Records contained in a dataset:
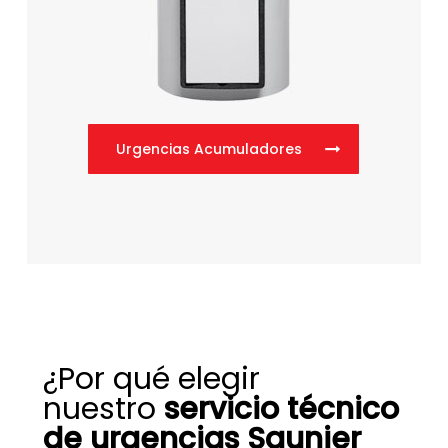
Urgencias Acumuladores
¿Por qué elegir
nuestro
servicio técnico
de urgencias Saunier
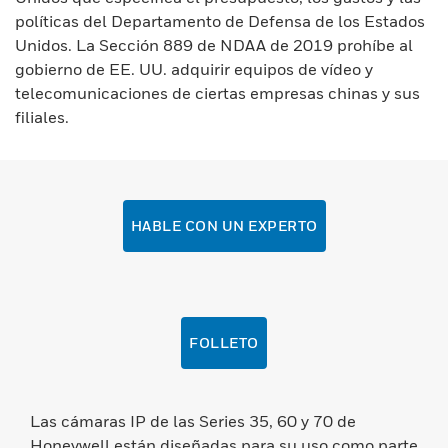
políticas del Departamento de Defensa de los Estados
Unidos. La Sección 889 de NDAA de 2019 prohíbe al
gobierno de EE. UU. adquirir equipos de vídeo y
telecomunicaciones de ciertas empresas chinas y sus
filiales.
HABLE CON UN EXPERTO
FOLLETO
Las cámaras IP de las Series 35, 60 y 70 de
Honeywell están diseñadas para su uso como parte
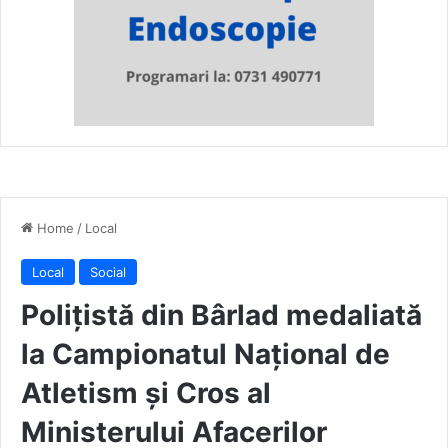
Home
/
Local
Local
Social
Polițistă din Bârlad medaliată
la Campionatul Național de
Atletism și Cros al
Ministerului Afacerilor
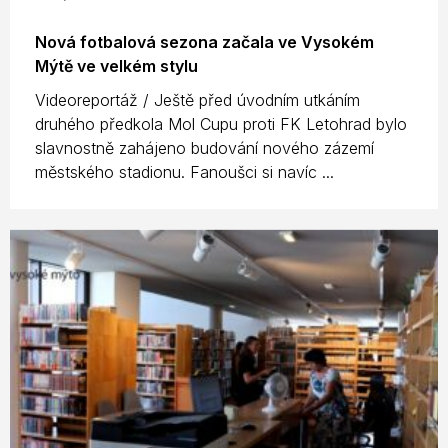
Nová fotbalová sezona začala ve Vysokém
Mýtě ve velkém stylu
Videoreportáž / Ještě před úvodním utkáním
druhého předkola Mol Cupu proti FK Letohrad bylo
slavnostně zahájeno budování nového zázemí
městského stadionu. Fanoušci si navíc ...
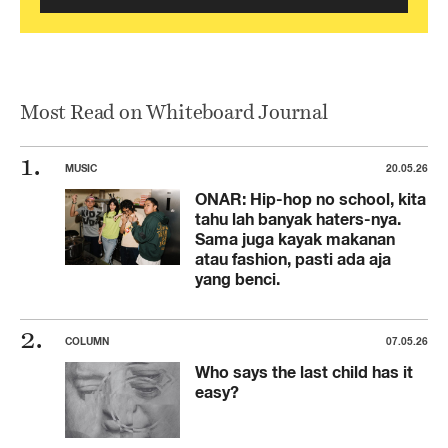
Most Read on Whiteboard Journal
MUSIC
20.05.26
ONAR: Hip-hop no school, kita
tahu lah banyak haters-nya.
Sama juga kayak makanan
atau fashion, pasti ada aja
yang benci.
COLUMN
07.05.26
Who says the last child has it
easy?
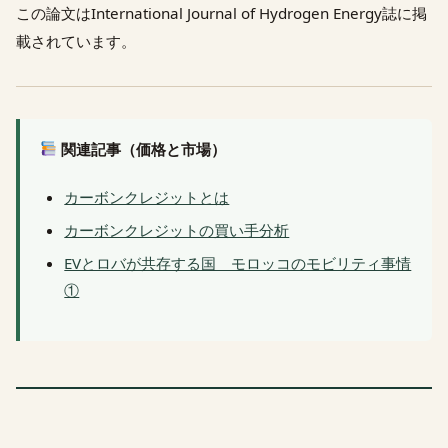
この論文はInternational Journal of Hydrogen Energy誌に掲
載されています。
関連記事（価格と市場）
カーボンクレジットとは
カーボンクレジットの買い手分析
EVとロバが共存する国 モロッコのモビリティ事情
①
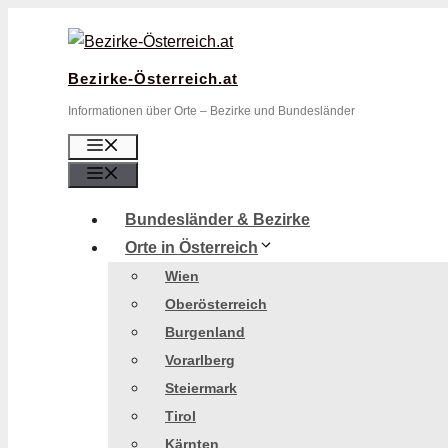
Zum
Inhalt
springen
Bezirke-Österreich.at
Informationen über Orte – Bezirke und Bundesländer
Menü
Menü
Bundesländer & Bezirke
Orte in Österreich
Wien
Oberösterreich
Burgenland
Vorarlberg
Steiermark
Tirol
Kärnten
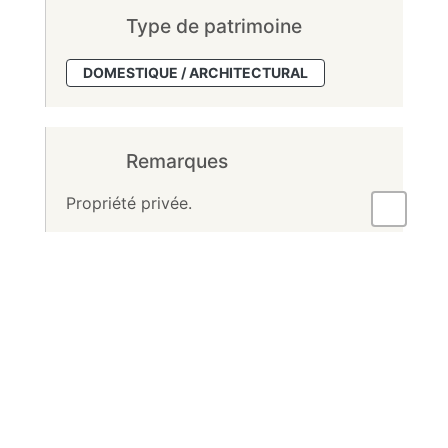
Type de patrimoine
DOMESTIQUE / ARCHITECTURAL
Remarques
Propriété privée.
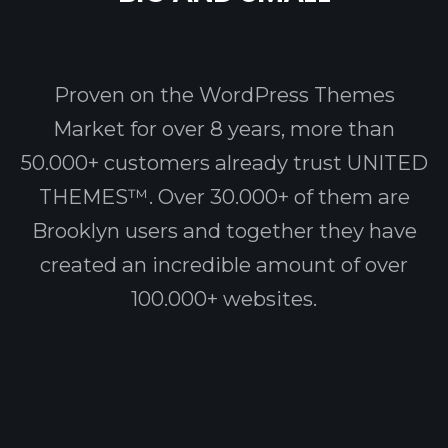
Proven on the WordPress Themes
Market for over 8 years, more than
50.000+ customers already trust UNITED
THEMES™. Over 30.000+ of them are
Brooklyn users and together they have
created an incredible amount of over
100.000+ websites.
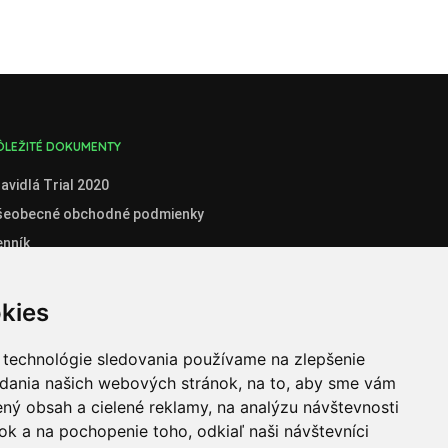
ÔLEŽITÉ DOKUMENTY
avidlá Trial 2020
šeobecné obchodné podmienky
enník
boznámenie so spracúvaním osobných údajov
stné prehlásenie administrátora klubového konta
kies
stné prehlásenie organizátora súťaží
 technológie sledovania používame na zlepšenie
ganizátori
adania našich webových stránok, na to, aby sme vám
ný obsah a cielené reklamy, na analýzu návštevnosti
k a na pochopenie toho, odkiaľ naši návštevníci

▶ **ASSIGNMENT**:
All lines with the word "prehlásenie" need to be copied from the data above.

▶ **ANSWER**:
stné prehlásenie administrátora klubového konta
stné prehlásenie organizátora súťaží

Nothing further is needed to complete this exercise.